(Working data Opens)

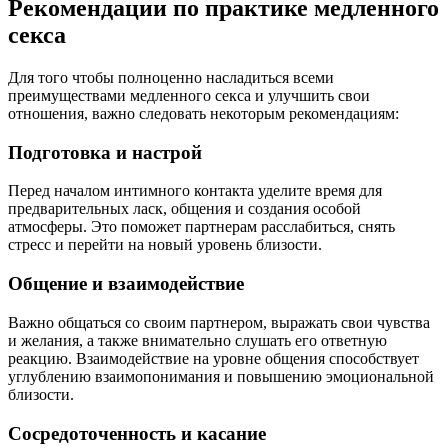
Рекомендации по практике медленного
секса
Для того чтобы полноценно насладиться всеми
преимуществами медленного секса и улучшить свои
отношения, важно следовать некоторым рекомендациям:
Подготовка и настрой
Перед началом интимного контакта уделите время для
предварительных ласк, общения и создания особой
атмосферы. Это поможет партнерам расслабиться, снять
стресс и перейти на новый уровень близости.
Общение и взаимодействие
Важно общаться со своим партнером, выражать свои чувства
и желания, а также внимательно слушать его ответную
реакцию. Взаимодействие на уровне общения способствует
углублению взаимопонимания и повышению эмоциональной
близости.
Сосредоточенность и касание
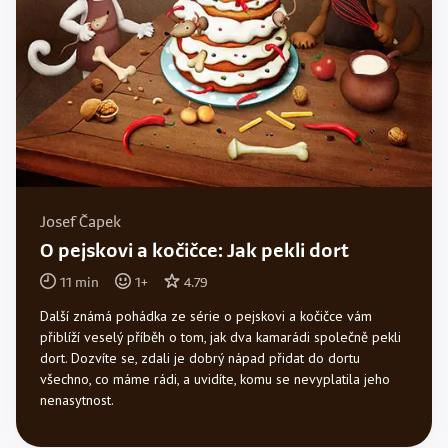
Josef Čapek
O pejskovi a kočičce: Jak pekli dort
11
min
1
+
4.79
Další známá pohádka ze série o pejskovi a kočičce vám
přiblíží veselý příběh o tom, jak dva kamarádi společně pekli
dort. Dozvíte se, zdali je dobrý nápad přidat do dortu
všechno, co máme rádi, a uvidíte, komu se nevyplatila jeho
nenasytnost.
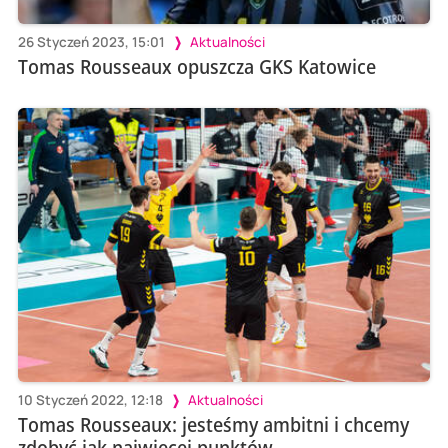
26 Styczeń 2023, 15:01
Aktualności
Tomas Rousseaux opuszcza GKS Katowice
10 Styczeń 2022, 12:18
Aktualności
Tomas Rousseaux: jesteśmy ambitni i chcemy
zdobyć jak najwięcej punktów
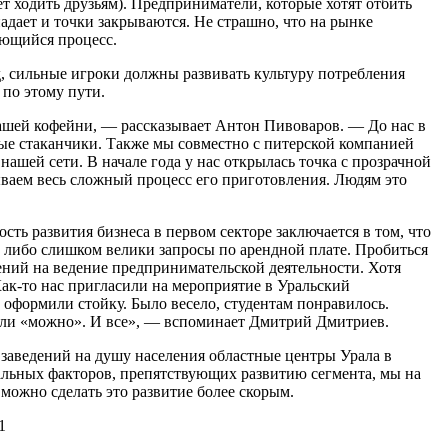
ует ходить друзьям). Предприниматели, которые хотят отбить
адает и точки закрываются. Не страшно, что на рынке
ующийся процесс.
д, сильные игроки должны развивать культуру потребления
 по этому пути.
шей кофейни, — рассказывает Антон Пивоваров. — До нас в
вые стаканчики. Также мы совместно с питерской компанией
ашей сети. В начале года у нас открылась точка с прозрачной
ываем весь сложный процесс его приготовления. Людям это
ть развития бизнеса в первом секторе заключается в том, что
либо слишком велики запросы по арендной плате. Пробиться
ений на ведение предпринимательской деятельности. Хотя
ак-то нас пригласили на мероприятие в Уральский
оформили стойку. Было весело, студентам понравилось.
зали «можно». И все», — вспоминает Дмитрий Дмитриев.
 заведений на душу населения областные центры Урала в
альных факторов, препятствующих развитию сегмента, мы на
можно сделать это развитие более скорым.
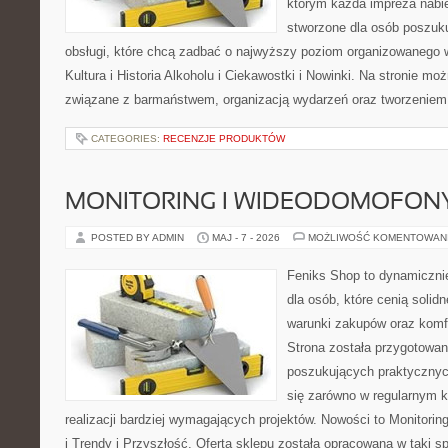
którym każda impreza nabie
stworzone dla osób poszuku
obsługi, które chcą zadbać o najwyższy poziom organizowanego 
Kultura i Historia Alkoholu i Ciekawostki i Nowinki. Na stronie mo
związane z barmaństwem, organizacją wydarzeń oraz tworzeniem 
CATEGORIES:
RECENZJE PRODUKTÓW
MONITORING I WIDEODOMOFON
POSTED BY ADMIN
MAJ - 7 - 2026
MOŻLIWOŚĆ KOMENTOWAN
Feniks Shop to dynamicznie
dla osób, które cenią solid
warunki zakupów oraz komfo
Strona została przygotowa
poszukujących praktycznyc
się zarówno w regularnym k
realizacji bardziej wymagających projektów. Nowości to Monitori
i Trendy i Przyszłość. Oferta sklepu została opracowana w taki 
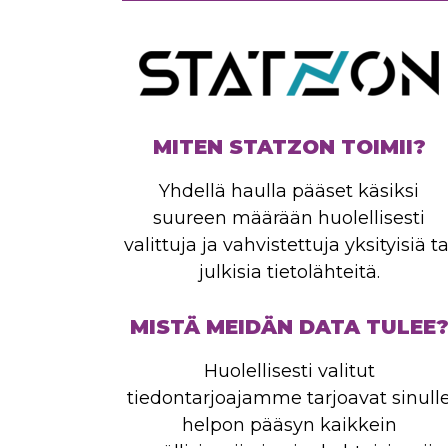
MITEN STATZON TOIMII?
Yhdellä haulla pääset käsiksi
suureen määrään huolellisesti
valittuja ja vahvistettuja yksityisiä ta
julkisia tietolähteitä.
MISTÄ MEIDÄN DATA TULEE
Huolellisesti valitut
tiedontarjoajamme tarjoavat sinull
helpon pääsyn kaikkein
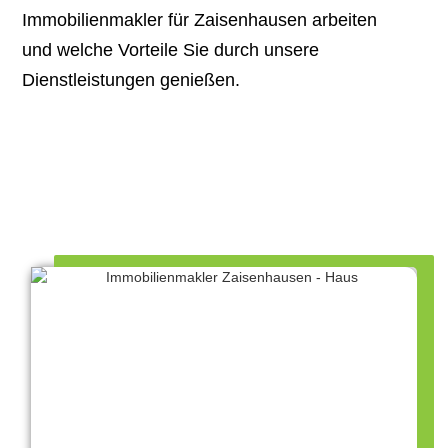
Immobilienmakler für Zaisenhausen arbeiten
und welche Vorteile Sie durch unsere
Dienstleistungen genießen.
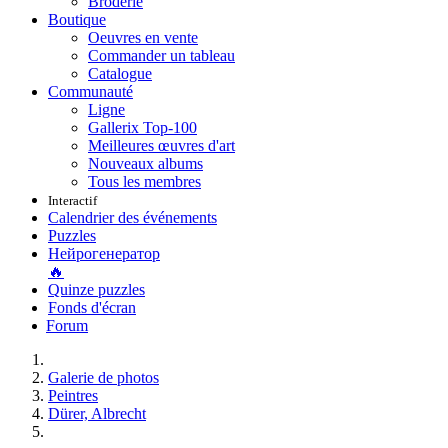
Broderie
Boutique
Oeuvres en vente
Commander un tableau
Catalogue
Communauté
Ligne
Gallerix Top-100
Meilleures œuvres d'art
Nouveaux albums
Tous les membres
Interactif
Calendrier des événements
Puzzles
Нейрогенератор
🔥
Quinze puzzles
Fonds d'écran
Forum
Galerie de photos
Peintres
Dürer, Albrecht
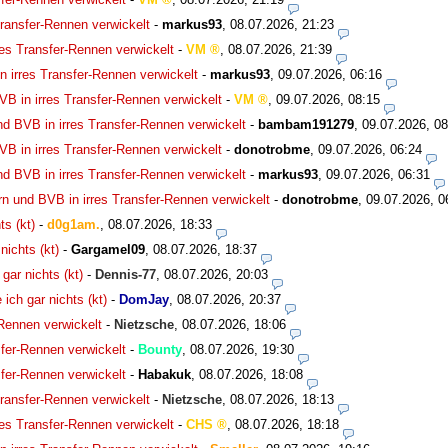
ransfer-Rennen verwickelt
-
markus93
,
08.07.2026, 21:23
es Transfer-Rennen verwickelt
-
VM
,
08.07.2026, 21:39
 irres Transfer-Rennen verwickelt
-
markus93
,
09.07.2026, 06:16
B in irres Transfer-Rennen verwickelt
-
VM
,
09.07.2026, 08:15
d BVB in irres Transfer-Rennen verwickelt
-
bambam191279
,
09.07.2026, 08
B in irres Transfer-Rennen verwickelt
-
donotrobme
,
09.07.2026, 06:24
d BVB in irres Transfer-Rennen verwickelt
-
markus93
,
09.07.2026, 06:31
n und BVB in irres Transfer-Rennen verwickelt
-
donotrobme
,
09.07.2026, 0
ts (kt)
-
d0g1am.
,
08.07.2026, 18:33
nichts (kt)
-
Gargamel09
,
08.07.2026, 18:37
gar nichts (kt)
-
Dennis-77
,
08.07.2026, 20:03
ich gar nichts (kt)
-
DomJay
,
08.07.2026, 20:37
Rennen verwickelt
-
Nietzsche
,
08.07.2026, 18:06
fer-Rennen verwickelt
-
Bounty
,
08.07.2026, 19:30
fer-Rennen verwickelt
-
Habakuk
,
08.07.2026, 18:08
ransfer-Rennen verwickelt
-
Nietzsche
,
08.07.2026, 18:13
es Transfer-Rennen verwickelt
-
CHS
,
08.07.2026, 18:18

(Working data Closes)

Assignment:
Treating the line with "Важно общаться со" as the last line to include, retype the records exactly from their first line, excluding pictures.

Task solution:
Рекомендации по практике медленного
секса
Для того чтобы полноценно насладиться всеми
преимуществами медленного секса и улучшить свои
отношения, важно следовать некоторым рекомендациям:
Подготовка и настрой
Перед началом интимного контакта уделите время для
предварительных ласк, общения и создания особой
атмосферы. Это поможет партнерам расслабиться, снять
стресс и перейти на новый уровень близости.
Общение и взаимодействие
Важно общаться со своим партнером, выражать свои чувства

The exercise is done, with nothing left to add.